Discussion in 'other security issues & news' started by Minimalist, Jan 2, 2018.

  1. itman

    itman Registered Member

    Joined:
    Jun 22, 2010
    Posts:
    8,592
    Location:
    U.S.A.
    This only would stop a Javascript based attack. I am sure there are other ways the attack can be deployed.
     
  2. paulderdash

    paulderdash Registered Member

    Joined:
    Dec 27, 2013
    Posts:
    4,639
    Location:
    Under a bushel ...
    WBD - do you have a 4th gen (Haswell) or earlier processor?
     
  3. reasonablePrivacy

    reasonablePrivacy Registered Member

    Joined:
    Oct 7, 2017
    Posts:
    2,004
    Location:
    Member state of European Union
    I don't think so. Exploiting Spectre requires user to execute code on computer.
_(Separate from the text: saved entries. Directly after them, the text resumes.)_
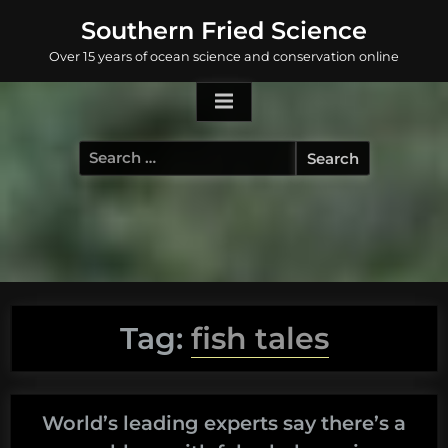
Skip
Southern Fried Science
to
Over 15 years of ocean science and conservation online
content
Search
for:
Tag:
fish tales
World’s leading experts say there’s a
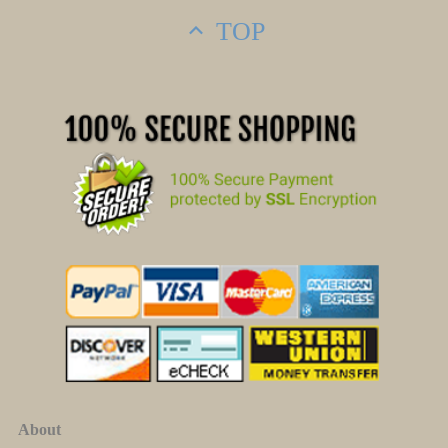
TOP
About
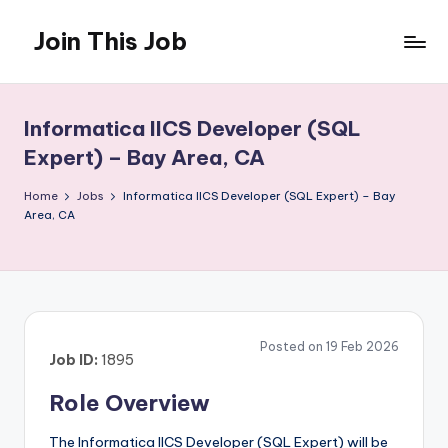
Join This Job
Skip
to
Free
content
Job
Posting
Informatica IICS Developer (SQL
Expert) – Bay Area, CA
Home
Jobs
Informatica IICS Developer (SQL Expert) – Bay
Area, CA
Posted on 19 Feb 2026
Job ID:
1895
Role Overview
The Informatica IICS Developer (SQL Expert) will be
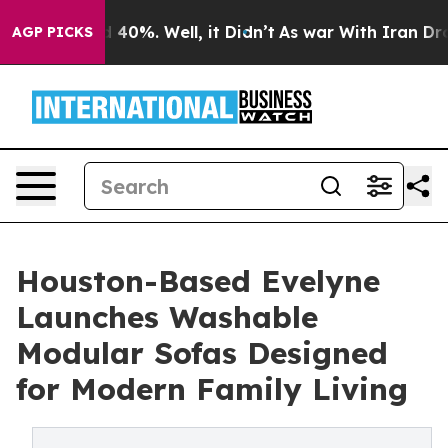
Around 40%. Well, it Didn’t
As war With Iran Drove o
AGP PICKS
Houston-Based Evelyne
Launches Washable
Modular Sofas Designed
for Modern Family Living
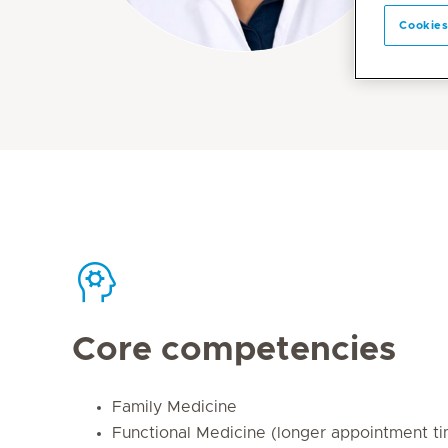
Cookies
Core competencies
Family Medicine
Functional Medicine (longer appointment t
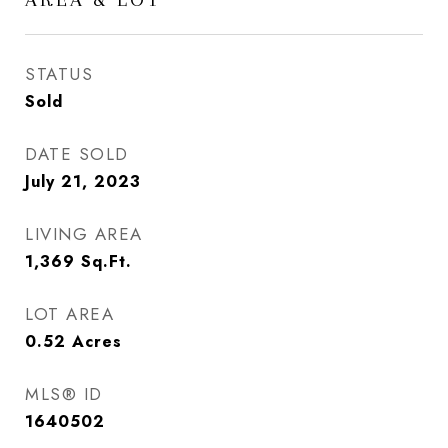
STATUS
Sold
DATE SOLD
July 21, 2023
LIVING AREA
1,369
Sq.Ft.
LOT AREA
0.52
Acres
MLS® ID
1640502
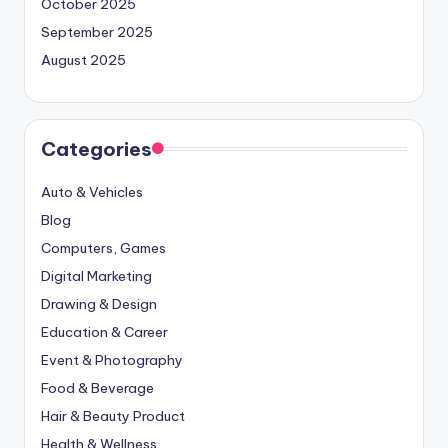
October 2025
September 2025
August 2025
Categories
Auto & Vehicles
Blog
Computers, Games
Digital Marketing
Drawing & Design
Education & Career
Event & Photography
Food & Beverage
Hair & Beauty Product
Health & Wellness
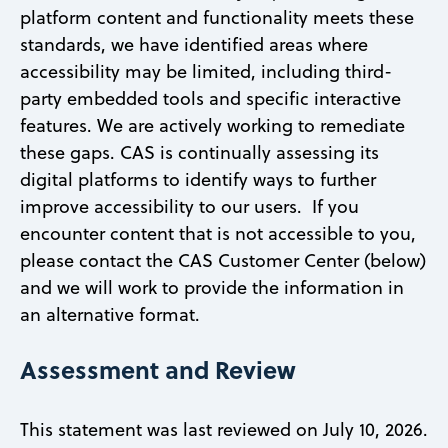
platform content and functionality meets these
standards, we have identified areas where
accessibility may be limited, including third-
party embedded tools and specific interactive
features. We are actively working to remediate
these gaps. CAS is continually assessing its
digital platforms to identify ways to further
improve accessibility to our users. If you
encounter content that is not accessible to you,
please contact the CAS Customer Center (below)
and we will work to provide the information in
an alternative format.
Assessment and Review
This statement was last reviewed on July 10, 2026.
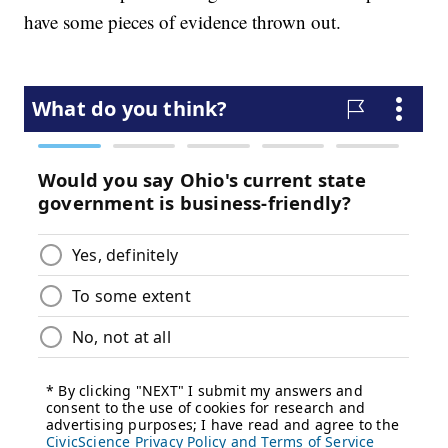
have some pieces of evidence thrown out.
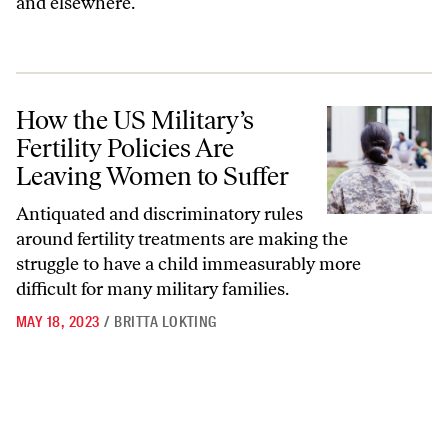
and elsewhere.
How the US Military’s Fertility Policies Are Leaving Women to Suffer
How the US Military’s
Fertility Policies Are
Leaving Women to Suffer
Antiquated and discriminatory rules
around fertility treatments are making the
struggle to have a child immeasurably more
difficult for many military families.
MAY 18, 2023
/
BRITTA LOKTING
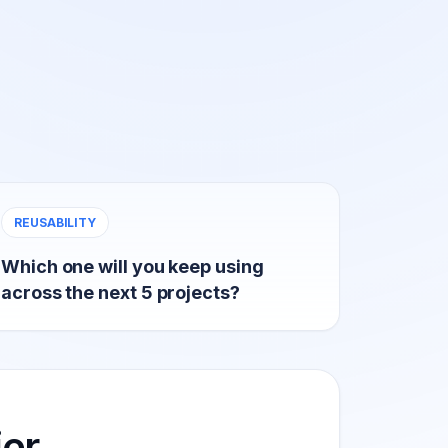
REUSABILITY
Which one will you keep using
across the next 5 projects?
ier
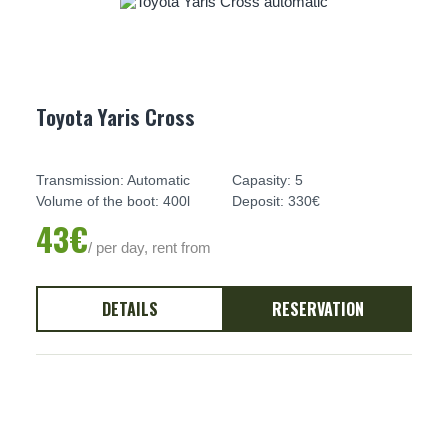
Toyota Yaris Cross
Transmission: Automatic
Capasity: 5
Volume of the boot: 400l
Deposit: 330€
43€
/ per day, rent from
DETAILS
RESERVATION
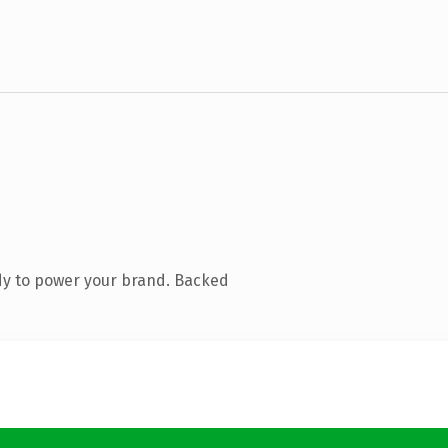
dy to power your brand. Backed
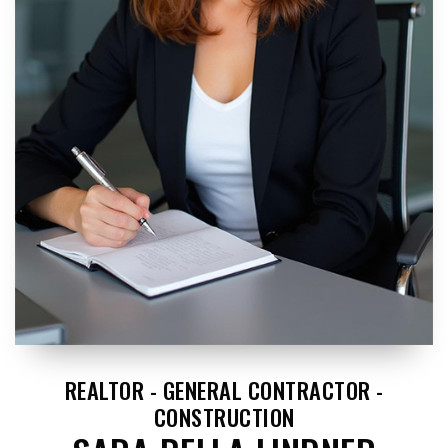
REALTOR - GENERAL CONTRACTOR -
CONSTRUCTION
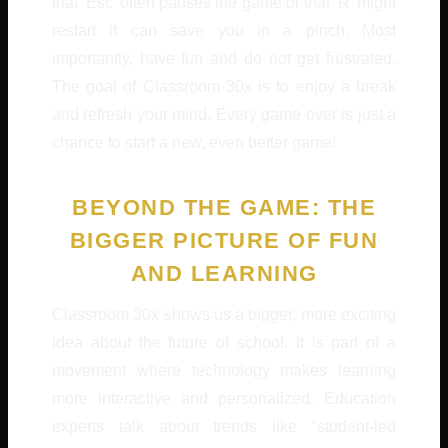
that ‘Esc’ often pauses the game or that ‘R’ might
restart it can save you in a pinch. Most
importantly, have fun and do not get frustrated.
The goal of Classroom 30x is to enjoy a break
and refresh your mind. Every game over is just a
chance to start a new, even better game!
BEYOND THE GAME: THE
BIGGER PICTURE OF FUN
AND LEARNING
Classroom 30x shows us a bigger, more exciting
idea about the future of school. It is part of a
movement where technology makes learning
more interactive and personalized. Education
experts talk about trends like “student-led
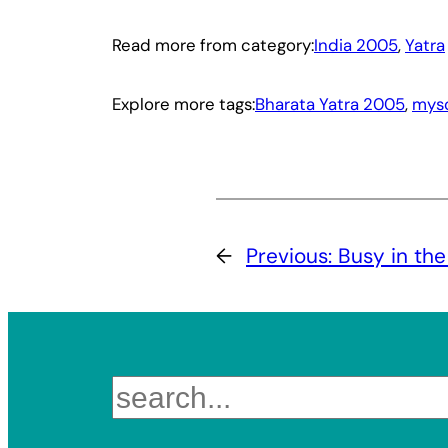
Read more from category:
India 2005
, 
Yatra
Explore more tags:
Bharata Yatra 2005
, 
mys
←
Previous:
Busy in the
Search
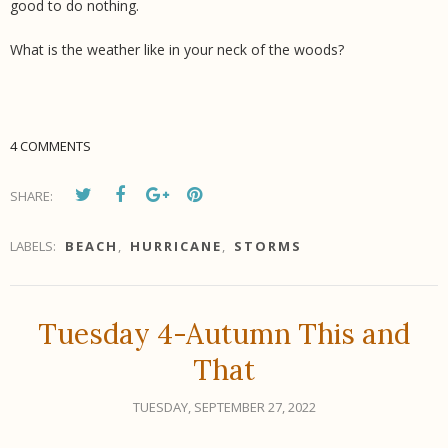
good to do nothing.
What is the weather like in your neck of the woods?
4 COMMENTS
SHARE:
LABELS:
BEACH
,
HURRICANE
,
STORMS
Tuesday 4-Autumn This and
That
TUESDAY, SEPTEMBER 27, 2022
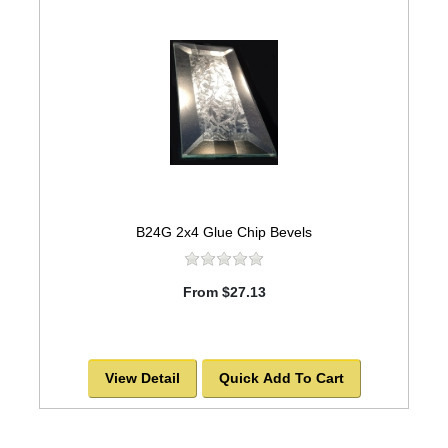
B24G 2x4 Glue Chip Bevels
From $27.13
View Detail
Quick Add To Cart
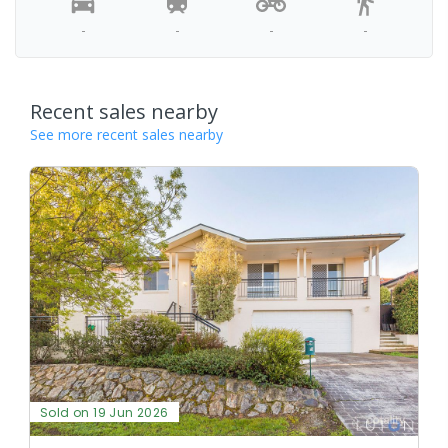
-
-
-
-
Recent sales nearby
See more recent sales nearby
Sold on 19 Jun 2026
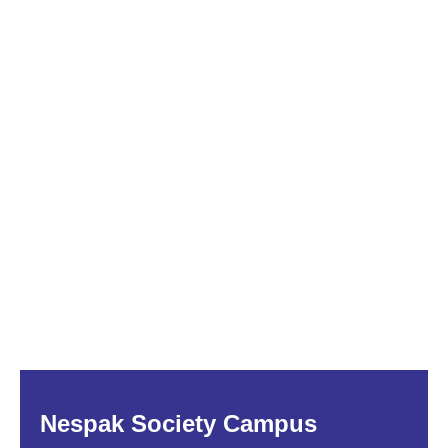
Nespak Society Campus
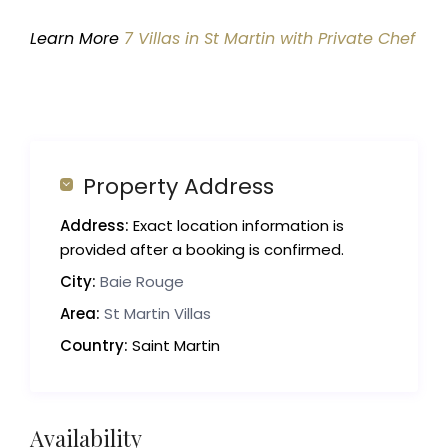
Learn More
7 Villas in St Martin with Private Chef
Property Address
Address:
Exact location information is
provided after a booking is confirmed.
City:
Baie Rouge
Area:
St Martin Villas
Country:
Saint Martin
Availability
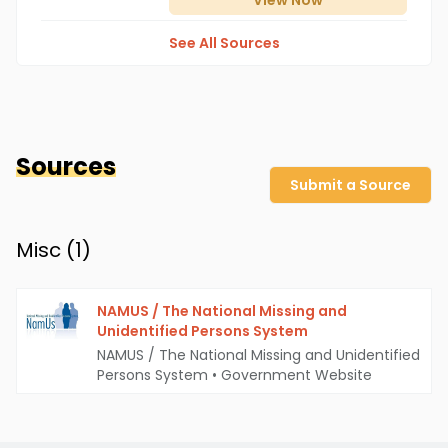
View
Now
See All Sources
Sources
Submit a Source
Misc (
1
)
NAMUS / The National Missing and
Unidentified Persons System
NAMUS / The National Missing and Unidentified
Persons System
•
Government Website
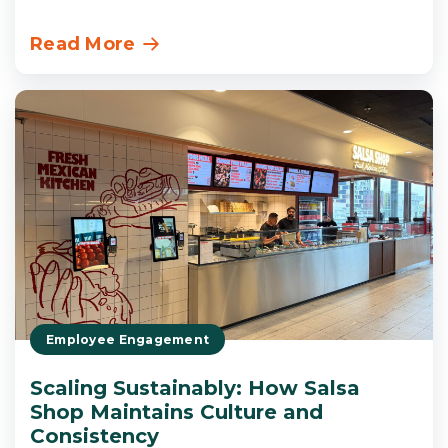
Read More
Employee Engagement
Scaling Sustainably: How Salsa
Shop Maintains Culture and
Consistency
Scripts in Javascript are a programs temporary installed by websites (not in a typical OS meaning, but they re) and executed in browser. If you don't have Javascript (and WebAssembly) enabled, you don't have a way to exploit Spectre. At least in browser.
     
  4. itman

    itman Registered Member

    Joined:
    Jun 22, 2010
    Posts:
    8,592
    Location:
    U.S.A.
    As far as I am concerned, this still remains the best test for Spectre: https://repl.it/repls/DeliriousGreenOxpecker . Granted it is "attacking" its own code running on the web server, the established assumption is it is enough proof to show you are still vulnerable.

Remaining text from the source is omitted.